▶ _INSTRUCTIONS TO FOLLOW_
Among the entries below, which lines run from the line with "[Search] (246, 23)" through the line with "Full log (32, 222)"? Retype those, both ends included, exactly and without pictures.

(Data extracted from a collection)
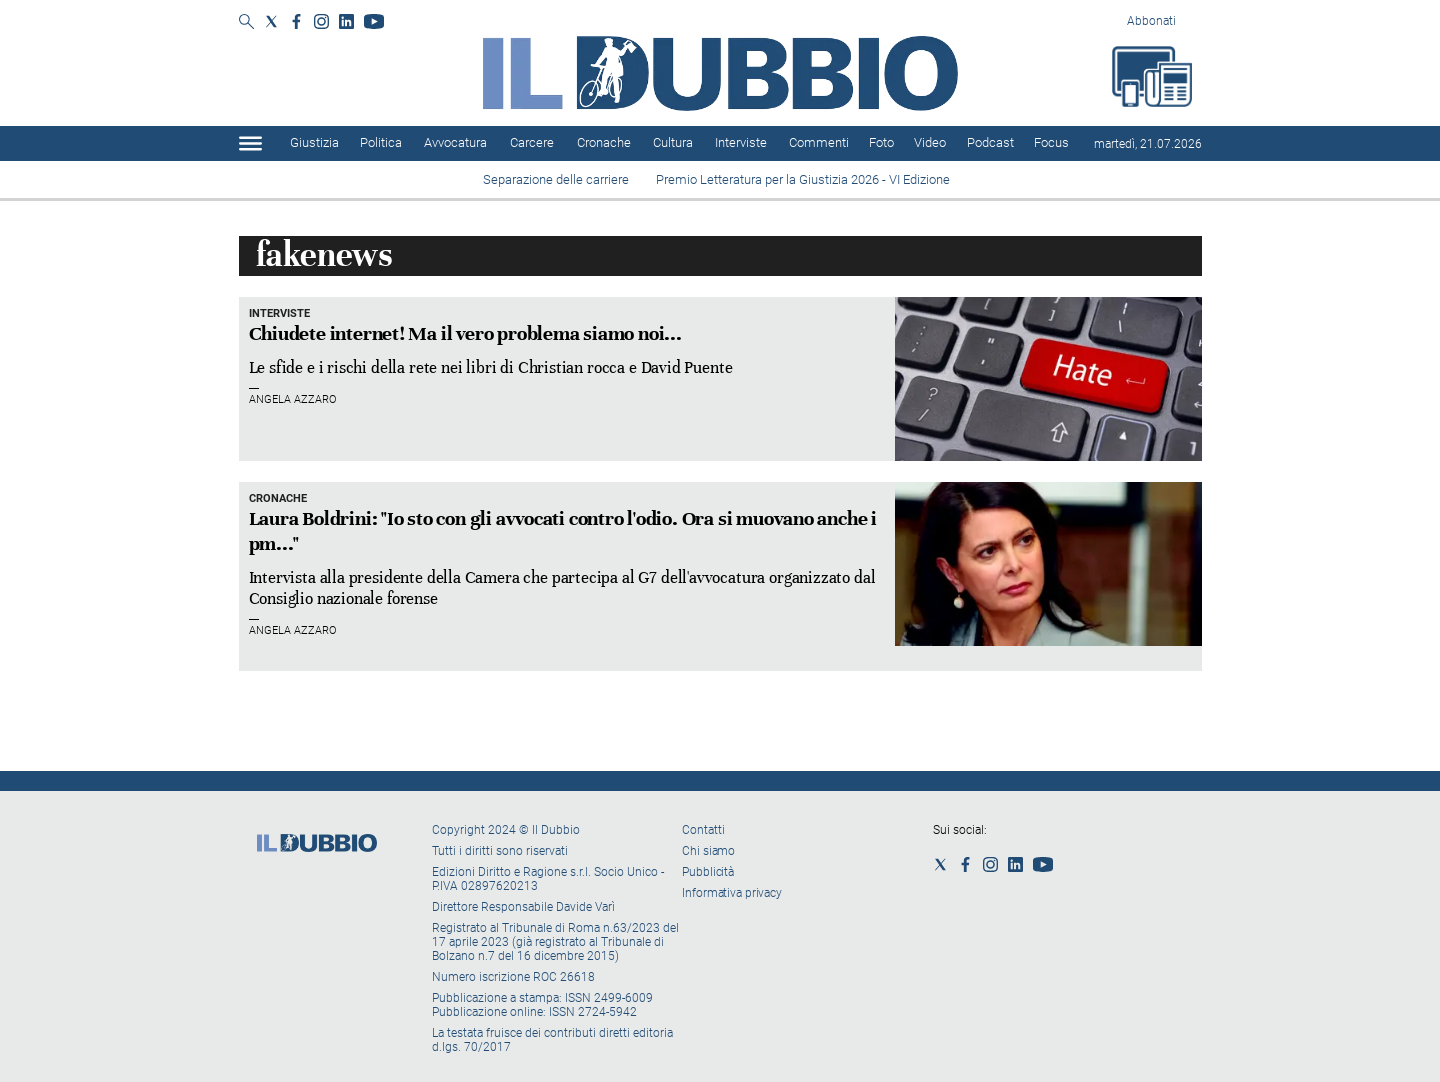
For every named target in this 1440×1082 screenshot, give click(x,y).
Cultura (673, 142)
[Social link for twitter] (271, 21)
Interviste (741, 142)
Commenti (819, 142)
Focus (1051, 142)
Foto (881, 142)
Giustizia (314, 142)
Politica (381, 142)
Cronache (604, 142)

...

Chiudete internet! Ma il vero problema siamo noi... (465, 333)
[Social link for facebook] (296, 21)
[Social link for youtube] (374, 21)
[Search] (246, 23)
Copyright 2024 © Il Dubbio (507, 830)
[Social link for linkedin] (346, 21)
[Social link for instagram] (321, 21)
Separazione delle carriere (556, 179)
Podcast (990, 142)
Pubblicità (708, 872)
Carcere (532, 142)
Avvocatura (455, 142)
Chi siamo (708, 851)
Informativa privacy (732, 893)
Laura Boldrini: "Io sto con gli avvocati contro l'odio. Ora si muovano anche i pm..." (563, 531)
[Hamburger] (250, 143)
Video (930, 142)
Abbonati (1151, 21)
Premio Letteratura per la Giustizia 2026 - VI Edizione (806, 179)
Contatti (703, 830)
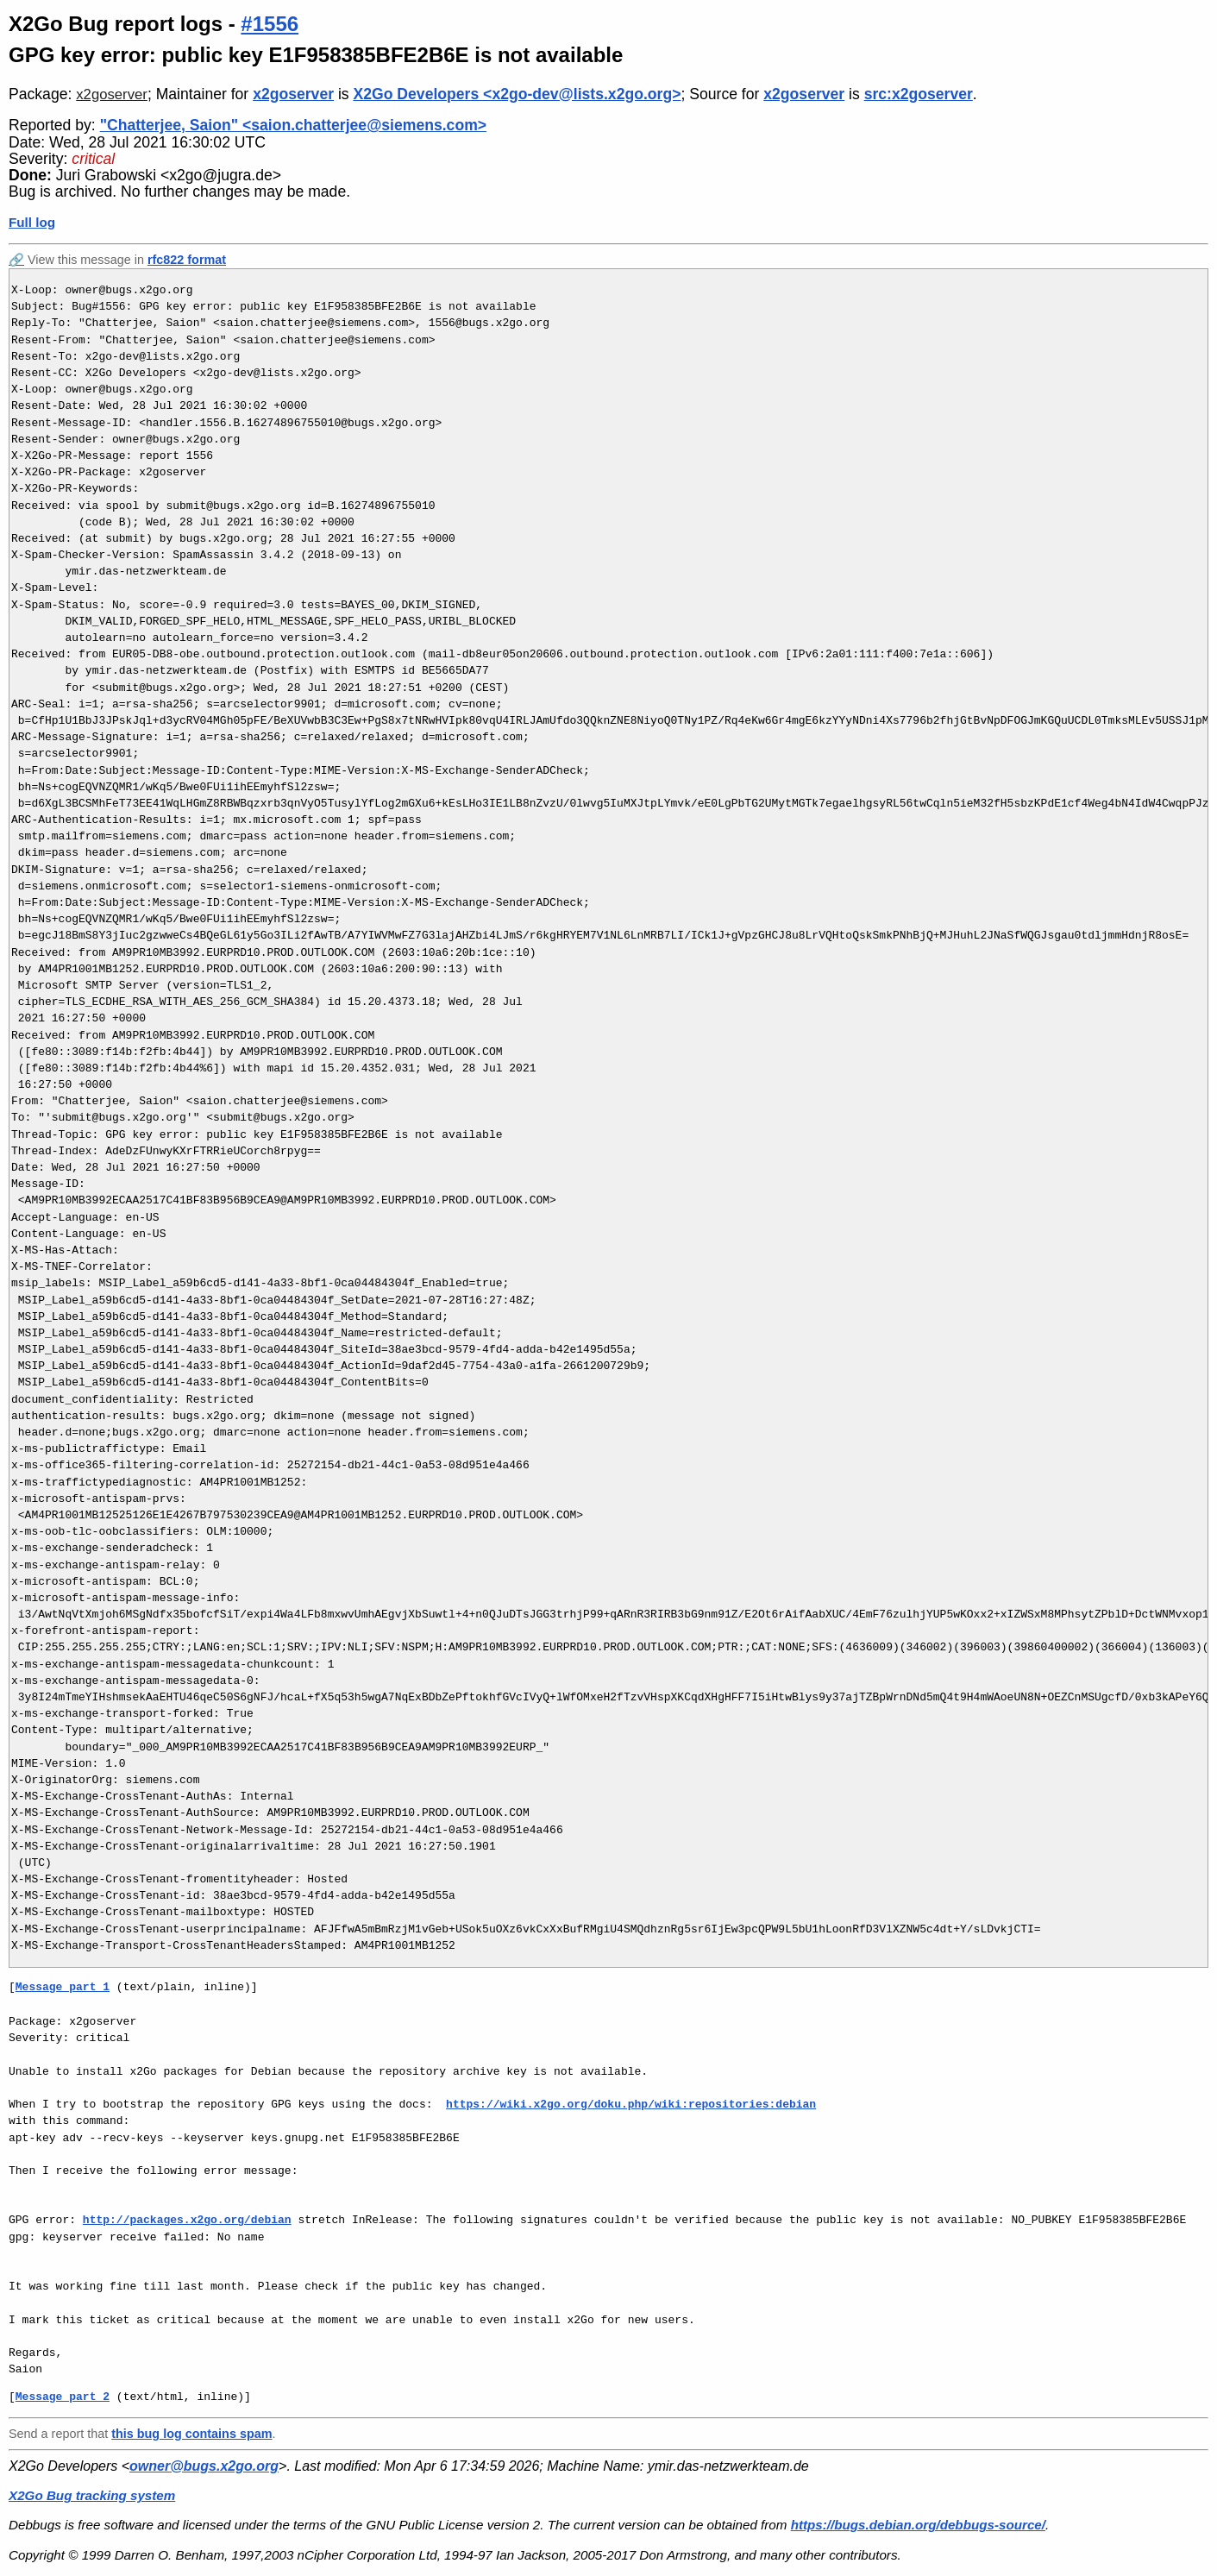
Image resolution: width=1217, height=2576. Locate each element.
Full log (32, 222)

▶ _SOLUTION_
[Search] (246, 23)
Copyright 2024 © Il Dubbio (507, 830)
[Social link for linkedin] (346, 21)
[Social link for instagram] (321, 21)
Separazione delle carriere (556, 179)
Podcast (990, 142)
Pubblicità (708, 872)
Carcere (532, 142)
Avvocatura (455, 142)
Chi siamo (708, 851)
Informativa privacy (732, 893)
Laura Boldrini: "Io sto con gli avvocati contro l'odio. Ora si muovano anche i pm..." (563, 531)
[Hamburger] (250, 143)
Video (930, 142)
Abbonati (1151, 21)
Premio Letteratura per la Giustizia 2026 - VI Edizione (806, 179)
Contatti (703, 830)
Image resolution: width=1217, height=2576. Locate each element.
Full log (32, 222)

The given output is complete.